Une autre façon de rendre notre système alimentaire plus résilient, c’est-à-dire davantage capable de résister aux aléas, est de permettre à toutes et tous de produire une partie de son alimentation. Pour beaucoup, un petit potager dans le jardin le permet. Mais pour les citadins, la question est plus difficile à résoudre, faute d’espace. L’agriculture urbaine connaît un intérêt croissant des collectivités françaises depuis une dizaine d’années, mais la proportion de citadins en mesure de produire quelques fruits et légumes reste encore trop anecdotique. A Montréal, où 15 000 personnes s’investissent dans les jardins communautaires, on considère que ceux-ci contribuent de façon importante à la sécurité alimentaire des ménages. Le travail mené dans les villes en crise après l’effondrement économique de 2008 montre également que l’auto-production alimentaire est un gage de survie des populations vulnérables.

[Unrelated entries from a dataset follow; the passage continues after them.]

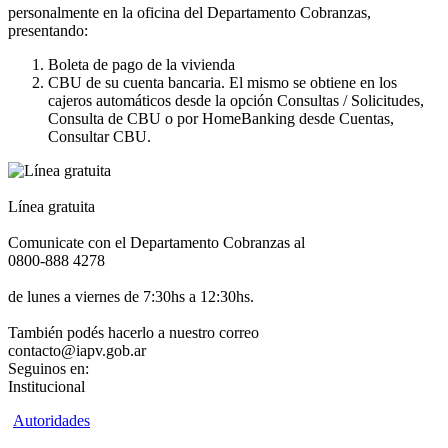
personalmente en la oficina del Departamento Cobranzas,
presentando:
Boleta de pago de la vivienda
CBU de su cuenta bancaria. El mismo se obtiene en los
cajeros automáticos desde la opción Consultas / Solicitudes,
Consulta de CBU o por HomeBanking desde Cuentas,
Consultar CBU.
Línea gratuita
Comunicate con el Departamento Cobranzas al
0800-888 4278
de lunes a viernes de 7:30hs a 12:30hs.
También podés hacerlo a nuestro correo
contacto@iapv.gob.ar
Seguinos en:
Institucional
Autoridades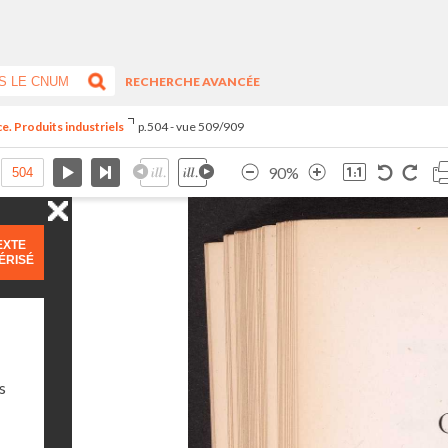
RECHERCHE AVANCÉE
e. Produits industriels
p.504 - vue 509/909
90%
EXTE
ÉRISÉ
s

Agriculture urbaine à Montréal © Lisa Bertrand

Aux côtés de ses bienfaits environnementaux et sociaux, le développement de l’agriculture urbaine devient aujourd’hui un gage de la capacité des villes à affronter des grandes périodes de difficultés de production et de distribution alimentaire. Il faudra attendre la sortie de la crise du Covid-19 pour continuer à implanter des espaces d’agriculture urbaine dans les villes, plus que jamais nécessaires pour affronter les défis à venir.